→ Activity: Every line below needs to be transcribed without alteration, and no image may be carried over.

[Start of Attachment]

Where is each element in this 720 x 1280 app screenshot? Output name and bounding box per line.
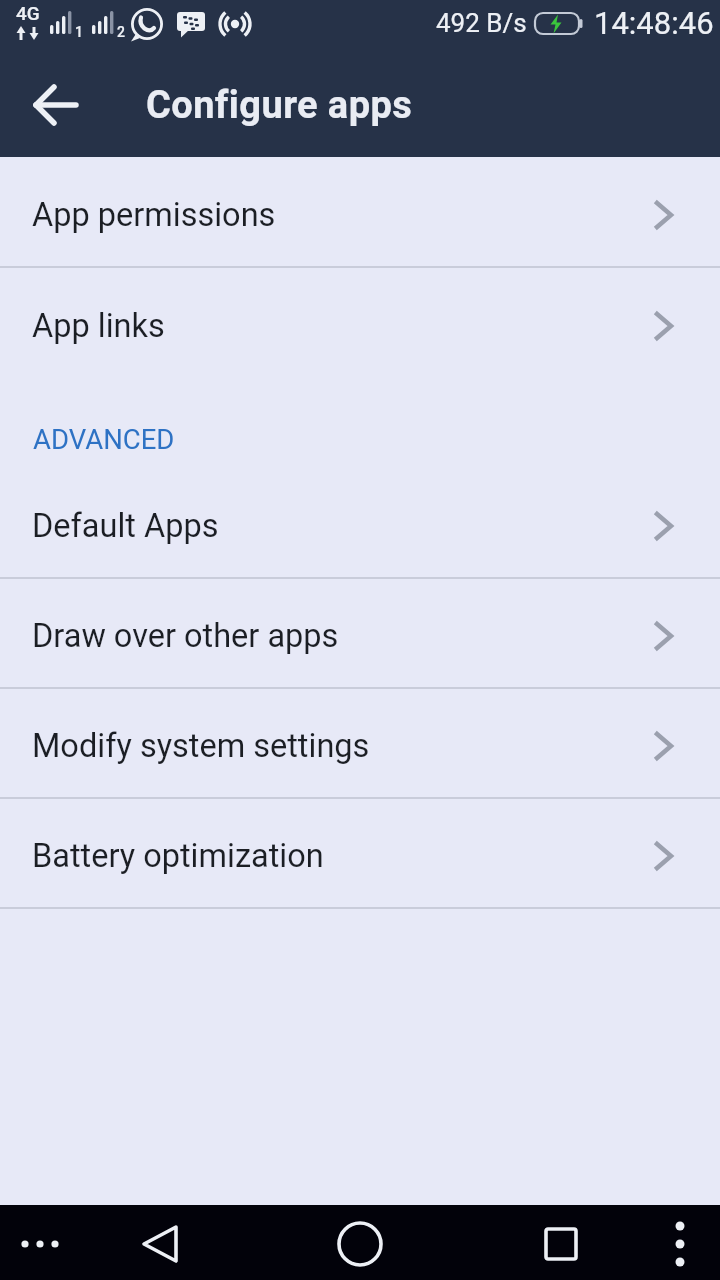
button[interactable]: Default Apps <box>0 469 720 577</box>
button[interactable]: Battery optimization <box>0 799 720 907</box>
staticText: Draw over other apps <box>32 617 339 655</box>
staticText: ADVANCED <box>33 423 175 455</box>
button[interactable] <box>0 1205 144 1280</box>
staticText: 2 <box>117 24 125 40</box>
button[interactable] <box>144 1205 288 1280</box>
button[interactable]: Modify system settings <box>0 689 720 797</box>
button[interactable] <box>20 69 92 141</box>
staticText: Modify system settings <box>32 727 370 765</box>
button[interactable]: Draw over other apps <box>0 579 720 687</box>
staticText: Default Apps <box>32 507 219 545</box>
button[interactable] <box>432 1205 576 1280</box>
staticText: 492 B/s <box>436 8 527 38</box>
staticText: App links <box>32 307 165 345</box>
staticText: Battery optimization <box>32 837 324 875</box>
button[interactable]: App links <box>0 268 720 377</box>
staticText: 4G <box>16 2 40 24</box>
button[interactable] <box>576 1205 720 1280</box>
button[interactable] <box>288 1205 432 1280</box>
staticText: 1 <box>75 24 83 40</box>
staticText: App permissions <box>32 196 276 234</box>
staticText: Configure apps <box>146 83 413 128</box>
button[interactable]: App permissions <box>0 157 720 266</box>
staticText: 14:48:46 <box>594 5 714 41</box>
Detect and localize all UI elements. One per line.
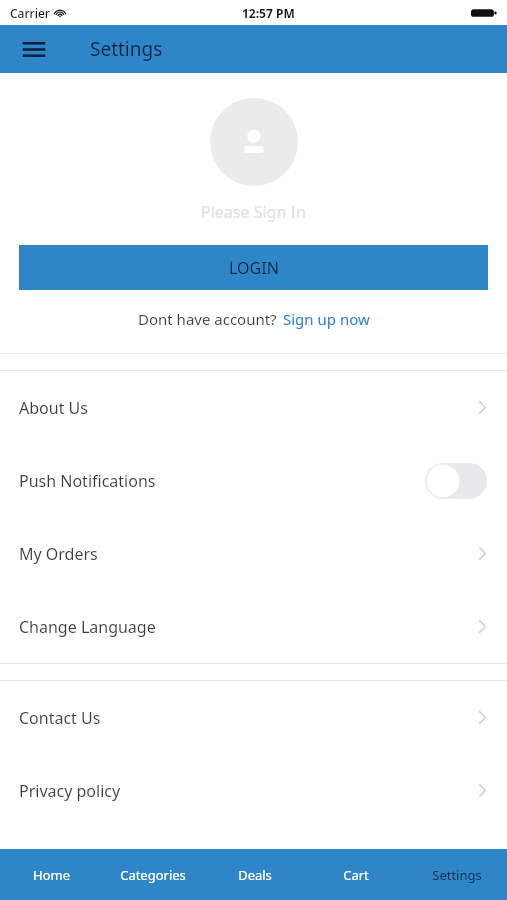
button[interactable]: Change Language (0, 590, 507, 663)
staticText: Sign up now (283, 309, 370, 329)
button[interactable]: Sign up now (283, 309, 370, 329)
button[interactable]: Open navigation menu (16, 31, 52, 67)
staticText: Settings (432, 866, 482, 884)
staticText: Push Notifications (19, 470, 156, 492)
staticText: Privacy policy (19, 780, 121, 802)
button[interactable]: About Us (0, 371, 507, 444)
button[interactable]: Categories (102, 849, 204, 900)
button[interactable]: Profile photo (210, 98, 298, 186)
button[interactable]: Deals (204, 849, 305, 900)
staticText: Deals (238, 866, 272, 884)
staticText: LOGIN (229, 257, 279, 279)
staticText: Cart (343, 866, 369, 884)
staticText: Home (33, 866, 70, 884)
staticText: 12:57 PM (242, 5, 295, 21)
staticText: Contact Us (19, 707, 101, 729)
button[interactable]: My Orders (0, 517, 507, 590)
staticText: Settings (90, 36, 163, 62)
staticText: About Us (19, 397, 88, 419)
staticText: My Orders (19, 543, 98, 565)
staticText: Dont have account? (138, 309, 277, 329)
button[interactable]: Push Notifications (0, 444, 507, 517)
staticText: Categories (120, 866, 186, 884)
staticText: Change Language (19, 616, 156, 638)
button[interactable]: Privacy policy (0, 754, 507, 827)
staticText: Carrier (10, 5, 50, 21)
button[interactable]: Home (0, 849, 102, 900)
button[interactable]: Cart (305, 849, 406, 900)
button[interactable]: Push notifications toggle (425, 463, 487, 499)
button[interactable]: LOGIN (19, 245, 488, 290)
button[interactable]: Contact Us (0, 681, 507, 754)
button[interactable]: Settings (406, 849, 507, 900)
staticText: Please Sign In (201, 201, 306, 223)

[End of Attachment]

→ Response to this task:
Where is each element in this 720 x 1280 app screenshot? Output name and bounding box per line.
button[interactable]: Default Apps <box>0 469 720 577</box>
button[interactable]: Battery optimization <box>0 799 720 907</box>
staticText: Draw over other apps <box>32 617 339 655</box>
staticText: ADVANCED <box>33 423 175 455</box>
button[interactable] <box>0 1205 144 1280</box>
staticText: 2 <box>117 24 125 40</box>
button[interactable] <box>144 1205 288 1280</box>
button[interactable]: Modify system settings <box>0 689 720 797</box>
button[interactable] <box>20 69 92 141</box>
staticText: Modify system settings <box>32 727 370 765</box>
button[interactable]: Draw over other apps <box>0 579 720 687</box>
staticText: Default Apps <box>32 507 219 545</box>
button[interactable] <box>432 1205 576 1280</box>
staticText: 492 B/s <box>436 8 527 38</box>
staticText: App links <box>32 307 165 345</box>
staticText: Battery optimization <box>32 837 324 875</box>
button[interactable]: App links <box>0 268 720 377</box>
staticText: 4G <box>16 2 40 24</box>
button[interactable] <box>576 1205 720 1280</box>
button[interactable] <box>288 1205 432 1280</box>
staticText: 1 <box>75 24 83 40</box>
staticText: App permissions <box>32 196 276 234</box>
staticText: Configure apps <box>146 83 413 128</box>
button[interactable]: App permissions <box>0 157 720 266</box>
staticText: 14:48:46 <box>594 5 714 41</box>
Detect and localize all UI elements. One per line.
button[interactable]: Change Language (0, 590, 507, 663)
staticText: Sign up now (283, 309, 370, 329)
button[interactable]: Sign up now (283, 309, 370, 329)
button[interactable]: Open navigation menu (16, 31, 52, 67)
staticText: Settings (432, 866, 482, 884)
staticText: Push Notifications (19, 470, 156, 492)
staticText: Privacy policy (19, 780, 121, 802)
button[interactable]: About Us (0, 371, 507, 444)
button[interactable]: Categories (102, 849, 204, 900)
button[interactable]: Profile photo (210, 98, 298, 186)
button[interactable]: Deals (204, 849, 305, 900)
staticText: Deals (238, 866, 272, 884)
staticText: LOGIN (229, 257, 279, 279)
staticText: Cart (343, 866, 369, 884)
staticText: Home (33, 866, 70, 884)
staticText: 12:57 PM (242, 5, 295, 21)
staticText: Contact Us (19, 707, 101, 729)
button[interactable]: My Orders (0, 517, 507, 590)
staticText: Settings (90, 36, 163, 62)
staticText: About Us (19, 397, 88, 419)
staticText: My Orders (19, 543, 98, 565)
staticText: Dont have account? (138, 309, 277, 329)
button[interactable]: Push Notifications (0, 444, 507, 517)
staticText: Categories (120, 866, 186, 884)
staticText: Change Language (19, 616, 156, 638)
button[interactable]: Privacy policy (0, 754, 507, 827)
staticText: Carrier (10, 5, 50, 21)
button[interactable]: Home (0, 849, 102, 900)
button[interactable]: Cart (305, 849, 406, 900)
button[interactable]: Push notifications toggle (425, 463, 487, 499)
button[interactable]: LOGIN (19, 245, 488, 290)
button[interactable]: Contact Us (0, 681, 507, 754)
button[interactable]: Settings (406, 849, 507, 900)
staticText: Please Sign In (201, 201, 306, 223)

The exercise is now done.